* YOUR TASK
If an entry below holds a picture, skip the picture and copy everything else exactly.

[[ EXTRACTED DATA, beginning ]]

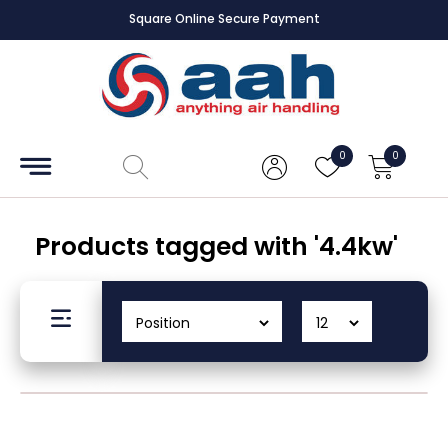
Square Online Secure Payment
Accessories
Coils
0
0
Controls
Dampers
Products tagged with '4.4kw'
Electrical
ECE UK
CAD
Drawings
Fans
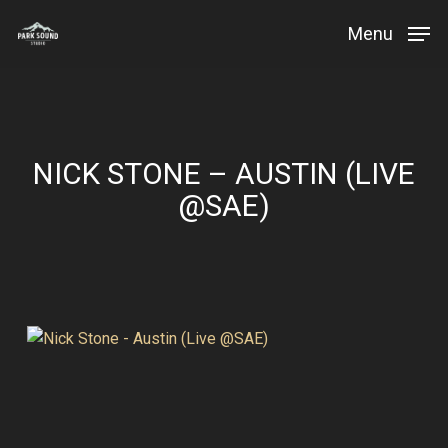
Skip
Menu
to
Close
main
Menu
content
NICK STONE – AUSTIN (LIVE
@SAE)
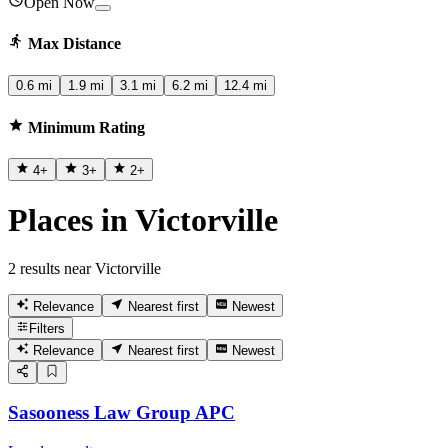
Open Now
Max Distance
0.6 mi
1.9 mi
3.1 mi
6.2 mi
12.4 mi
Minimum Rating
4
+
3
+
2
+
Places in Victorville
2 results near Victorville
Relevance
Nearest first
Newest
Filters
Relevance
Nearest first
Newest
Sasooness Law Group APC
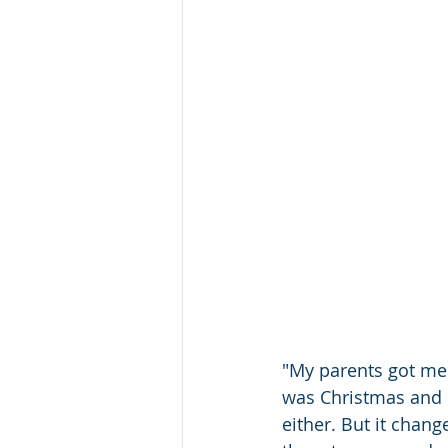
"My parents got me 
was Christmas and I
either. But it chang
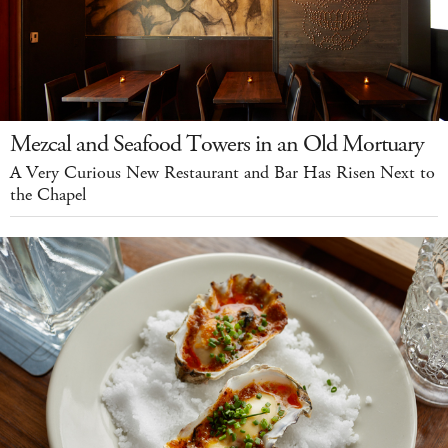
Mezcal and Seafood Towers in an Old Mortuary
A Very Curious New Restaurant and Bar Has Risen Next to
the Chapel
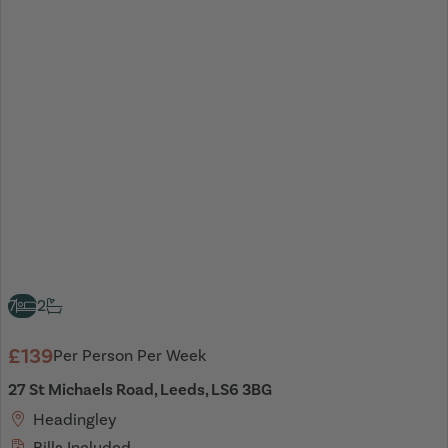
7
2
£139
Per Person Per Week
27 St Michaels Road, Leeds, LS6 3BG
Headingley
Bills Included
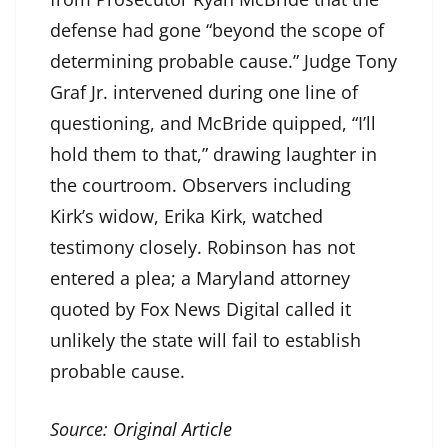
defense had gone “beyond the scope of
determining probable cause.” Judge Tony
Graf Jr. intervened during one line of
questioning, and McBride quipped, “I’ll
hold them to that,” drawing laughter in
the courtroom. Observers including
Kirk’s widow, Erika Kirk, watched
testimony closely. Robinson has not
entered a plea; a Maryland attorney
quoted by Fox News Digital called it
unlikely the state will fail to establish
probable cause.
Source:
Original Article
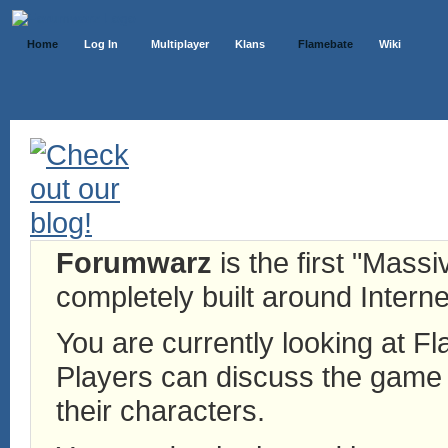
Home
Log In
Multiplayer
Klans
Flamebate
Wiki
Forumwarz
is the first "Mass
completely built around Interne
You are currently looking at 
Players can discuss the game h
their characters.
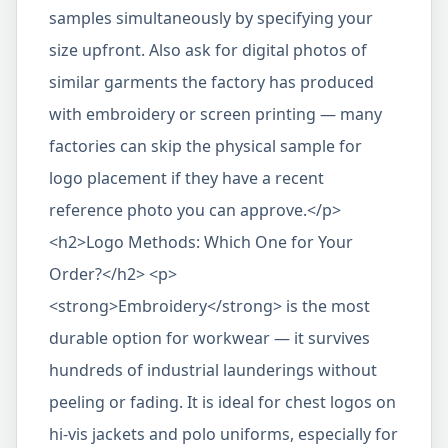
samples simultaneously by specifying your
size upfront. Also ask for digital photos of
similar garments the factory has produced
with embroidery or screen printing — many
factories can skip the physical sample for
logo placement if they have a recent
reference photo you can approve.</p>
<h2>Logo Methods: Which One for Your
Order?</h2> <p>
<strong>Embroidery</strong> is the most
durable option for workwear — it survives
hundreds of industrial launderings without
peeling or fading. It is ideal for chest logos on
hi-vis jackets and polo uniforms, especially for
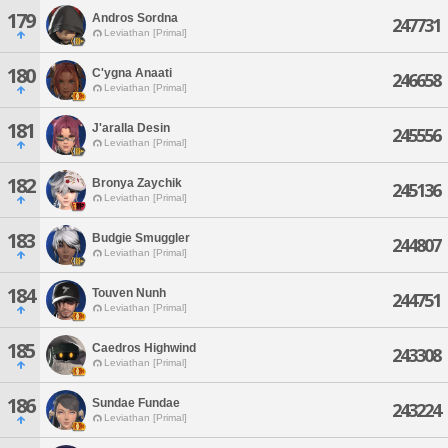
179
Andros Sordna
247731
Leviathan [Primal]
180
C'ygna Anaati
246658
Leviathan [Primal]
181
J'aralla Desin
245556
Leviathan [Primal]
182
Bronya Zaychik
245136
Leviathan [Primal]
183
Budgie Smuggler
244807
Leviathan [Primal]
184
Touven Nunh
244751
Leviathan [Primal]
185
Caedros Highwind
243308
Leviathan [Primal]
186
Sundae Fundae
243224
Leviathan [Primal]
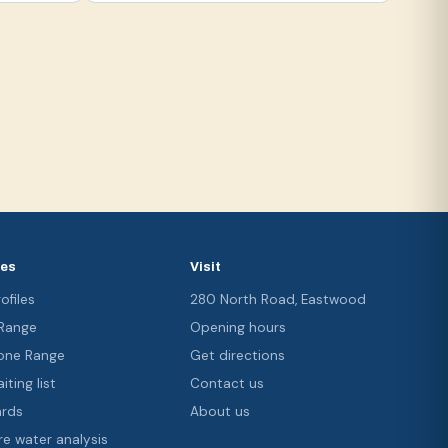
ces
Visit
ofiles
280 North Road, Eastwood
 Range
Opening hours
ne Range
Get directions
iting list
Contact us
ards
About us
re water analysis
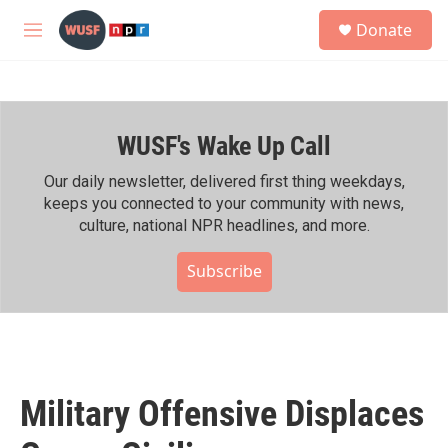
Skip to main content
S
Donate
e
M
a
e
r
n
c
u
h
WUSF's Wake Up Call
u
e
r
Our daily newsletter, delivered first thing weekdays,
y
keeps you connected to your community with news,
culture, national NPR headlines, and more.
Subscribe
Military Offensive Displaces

[[ EXTRACTED DATA, end ]]

* ANSWER TO THE EXERCISE
Square Online Secure Payment
Accessories
Coils
0
0
Controls
Dampers
Products tagged with '4.4kw'
Electrical
ECE UK
CAD
Drawings
Fans
Skip
Menu
to
Close
main
Menu
content
NICK STONE – AUSTIN (LIVE
@SAE)
Open Now
Max Distance
0.6 mi
1.9 mi
3.1 mi
6.2 mi
12.4 mi
Minimum Rating
4
+
3
+
2
+
Places in Victorville
2 results near Victorville
Relevance
Nearest first
Newest
Filters
Relevance
Nearest first
Newest
Sasooness Law Group APC
"My parents got me 
was Christmas and I
either. But it chang
Mezcal and Seafood Towers in an Old Mortuary
A Very Curious New Restaurant and Bar Has Risen Next to
the Chapel
7
2
£139
Per Person Per Week
27 St Michaels Road, Leeds, LS6 3BG
Headingley
Bills Included
defense had gone “beyond the scope of
determining probable cause.” Judge Tony
Graf Jr. intervened during one line of
questioning, and McBride quipped, “I’ll
hold them to that,” drawing laughter in
the courtroom. Observers including
Kirk’s widow, Erika Kirk, watched
testimony closely. Robinson has not
entered a plea; a Maryland attorney
quoted by Fox News Digital called it
unlikely the state will fail to establish
probable cause.
Source:
Original Article
Home
Log In
Multiplayer
Klans
Flamebate
Wiki
Forumwarz
is the first "Mass
completely built around Interne
You are currently looking at 
Players can discuss the game h
their characters.
samples simultaneously by specifying your
size upfront. Also ask for digital photos of
similar garments the factory has produced
with embroidery or screen printing — many
factories can skip the physical sample for
logo placement if they have a recent
reference photo you can approve.</p>
<h2>Logo Methods: Which One for Your
Order?</h2> <p>
<strong>Embroidery</strong> is the most
durable option for workwear — it survives
hundreds of industrial launderings without
peeling or fading. It is ideal for chest logos on
hi-vis jackets and polo uniforms, especially for
179
Andros Sordna
247731
Leviathan [Primal]
180
C'ygna Anaati
246658
Leviathan [Primal]
181
J'aralla Desin
245556
Leviathan [Primal]
182
Bronya Zaychik
245136
Leviathan [Primal]
183
Budgie Smuggler
244807
Leviathan [Primal]
184
Touven Nunh
244751
Leviathan [Primal]
185
Caedros Highwind
243308
Leviathan [Primal]
186
Sundae Fundae
243224
Leviathan [Primal]
ces
Visit
ofiles
280 North Road, Eastwood
 Range
Opening hours
ne Range
Get directions
iting list
Contact us
ards
About us
re water analysis
Skip to main content
S
Donate
e
M
a
e
r
n
c
u
h
WUSF's Wake Up Call
u
e
r
Our daily newsletter, delivered first thing weekdays,
y
keeps you connected to your community with news,
culture, national NPR headlines, and more.
Subscribe
Military Offensive Displaces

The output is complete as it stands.